**** DATA FOR THE TASK

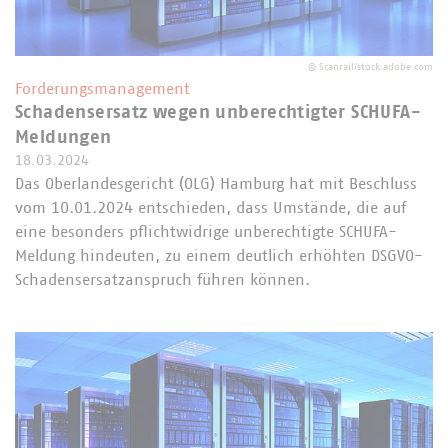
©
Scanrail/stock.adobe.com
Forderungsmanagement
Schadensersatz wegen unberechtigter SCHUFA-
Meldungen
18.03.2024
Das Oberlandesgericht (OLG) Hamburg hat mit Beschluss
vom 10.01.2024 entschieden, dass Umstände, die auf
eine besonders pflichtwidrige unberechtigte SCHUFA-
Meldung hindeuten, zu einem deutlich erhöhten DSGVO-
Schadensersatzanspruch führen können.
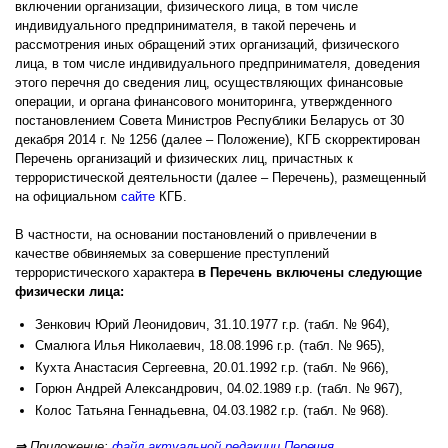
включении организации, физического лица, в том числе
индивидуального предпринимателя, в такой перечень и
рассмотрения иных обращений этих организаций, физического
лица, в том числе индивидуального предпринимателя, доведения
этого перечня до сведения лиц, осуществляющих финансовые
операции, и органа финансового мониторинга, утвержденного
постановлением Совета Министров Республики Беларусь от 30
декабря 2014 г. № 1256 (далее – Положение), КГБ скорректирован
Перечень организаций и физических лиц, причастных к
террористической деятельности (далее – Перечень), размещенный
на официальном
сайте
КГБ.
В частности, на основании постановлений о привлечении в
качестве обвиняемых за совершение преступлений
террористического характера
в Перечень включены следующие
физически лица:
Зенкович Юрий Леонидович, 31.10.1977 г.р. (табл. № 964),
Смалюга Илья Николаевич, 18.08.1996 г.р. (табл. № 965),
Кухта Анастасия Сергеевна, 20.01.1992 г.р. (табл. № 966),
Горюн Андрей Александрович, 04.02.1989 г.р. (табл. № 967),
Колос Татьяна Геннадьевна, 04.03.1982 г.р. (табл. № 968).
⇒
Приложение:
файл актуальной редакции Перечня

********

TASK BRIEF. Skip the pictures and print each record exactly as it stands.

ANSWER BOX.
©
Scanrail/stock.adobe.com
Forderungsmanagement
Schadensersatz wegen unberechtigter SCHUFA-
Meldungen
18.03.2024
Das Oberlandesgericht (OLG) Hamburg hat mit Beschluss
vom 10.01.2024 entschieden, dass Umstände, die auf
eine besonders pflichtwidrige unberechtigte SCHUFA-
Meldung hindeuten, zu einem deutlich erhöhten DSGVO-
Schadensersatzanspruch führen können.
включении организации, физического лица, в том числе
индивидуального предпринимателя, в такой перечень и
рассмотрения иных обращений этих организаций, физического
лица, в том числе индивидуального предпринимателя, доведения
этого перечня до сведения лиц, осуществляющих финансовые
операции, и органа финансового мониторинга, утвержденного
постановлением Совета Министров Республики Беларусь от 30
декабря 2014 г. № 1256 (далее – Положение), КГБ скорректирован
Перечень организаций и физических лиц, причастных к
террористической деятельности (далее – Перечень), размещенный
на официальном
сайте
КГБ.
В частности, на основании постановлений о привлечении в
качестве обвиняемых за совершение преступлений
террористического характера
в Перечень включены следующие
физически лица:
Зенкович Юрий Леонидович, 31.10.1977 г.р. (табл. № 964),
Смалюга Илья Николаевич, 18.08.1996 г.р. (табл. № 965),
Кухта Анастасия Сергеевна, 20.01.1992 г.р. (табл. № 966),
Горюн Андрей Александрович, 04.02.1989 г.р. (табл. № 967),
Колос Татьяна Геннадьевна, 04.03.1982 г.р. (табл. № 968).
⇒
Приложение:
файл актуальной редакции Перечня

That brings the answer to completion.